Required action => Determine the number of lines in the entries below in which the word "programas" appears, and reply with that number only.

══════════

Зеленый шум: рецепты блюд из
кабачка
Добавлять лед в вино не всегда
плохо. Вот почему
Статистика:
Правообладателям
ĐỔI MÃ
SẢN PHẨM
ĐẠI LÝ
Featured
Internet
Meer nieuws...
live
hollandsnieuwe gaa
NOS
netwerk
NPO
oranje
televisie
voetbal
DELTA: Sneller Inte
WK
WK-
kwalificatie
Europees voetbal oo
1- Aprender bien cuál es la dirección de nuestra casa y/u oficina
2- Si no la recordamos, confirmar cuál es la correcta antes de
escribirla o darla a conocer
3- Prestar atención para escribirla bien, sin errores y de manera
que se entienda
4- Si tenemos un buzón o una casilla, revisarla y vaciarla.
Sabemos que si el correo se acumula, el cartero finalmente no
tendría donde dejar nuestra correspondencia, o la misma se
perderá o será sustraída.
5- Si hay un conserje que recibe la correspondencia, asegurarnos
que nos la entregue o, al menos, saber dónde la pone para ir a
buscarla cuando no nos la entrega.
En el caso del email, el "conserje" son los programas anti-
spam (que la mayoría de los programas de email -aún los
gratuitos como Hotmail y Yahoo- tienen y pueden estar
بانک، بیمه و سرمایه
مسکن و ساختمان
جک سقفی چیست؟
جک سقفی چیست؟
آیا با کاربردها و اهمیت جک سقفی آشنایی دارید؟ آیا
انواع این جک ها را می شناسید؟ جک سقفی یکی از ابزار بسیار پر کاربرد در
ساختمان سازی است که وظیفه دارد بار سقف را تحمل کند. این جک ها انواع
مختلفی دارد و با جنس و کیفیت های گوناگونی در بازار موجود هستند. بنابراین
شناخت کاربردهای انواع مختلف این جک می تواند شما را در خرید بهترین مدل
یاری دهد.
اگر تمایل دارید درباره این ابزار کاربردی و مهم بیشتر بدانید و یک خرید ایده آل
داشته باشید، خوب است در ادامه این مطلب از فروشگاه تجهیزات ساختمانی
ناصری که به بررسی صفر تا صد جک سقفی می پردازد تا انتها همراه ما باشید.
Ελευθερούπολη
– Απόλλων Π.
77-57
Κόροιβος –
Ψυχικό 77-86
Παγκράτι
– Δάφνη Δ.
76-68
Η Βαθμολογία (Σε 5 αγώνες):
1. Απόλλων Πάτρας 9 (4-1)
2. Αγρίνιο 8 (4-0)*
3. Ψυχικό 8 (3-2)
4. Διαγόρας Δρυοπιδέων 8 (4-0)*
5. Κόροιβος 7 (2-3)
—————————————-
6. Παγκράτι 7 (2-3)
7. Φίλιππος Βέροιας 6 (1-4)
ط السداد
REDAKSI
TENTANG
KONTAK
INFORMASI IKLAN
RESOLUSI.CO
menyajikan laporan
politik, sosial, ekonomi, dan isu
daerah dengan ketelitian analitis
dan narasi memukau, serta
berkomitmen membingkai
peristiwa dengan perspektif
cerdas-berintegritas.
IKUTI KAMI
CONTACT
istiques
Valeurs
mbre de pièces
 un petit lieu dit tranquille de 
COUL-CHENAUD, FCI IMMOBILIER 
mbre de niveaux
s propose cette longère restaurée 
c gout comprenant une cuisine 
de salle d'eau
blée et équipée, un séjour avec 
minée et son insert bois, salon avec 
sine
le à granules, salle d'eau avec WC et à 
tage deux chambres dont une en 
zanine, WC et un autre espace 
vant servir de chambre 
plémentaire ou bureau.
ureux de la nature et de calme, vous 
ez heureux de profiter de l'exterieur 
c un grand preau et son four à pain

══════════

Task output => 2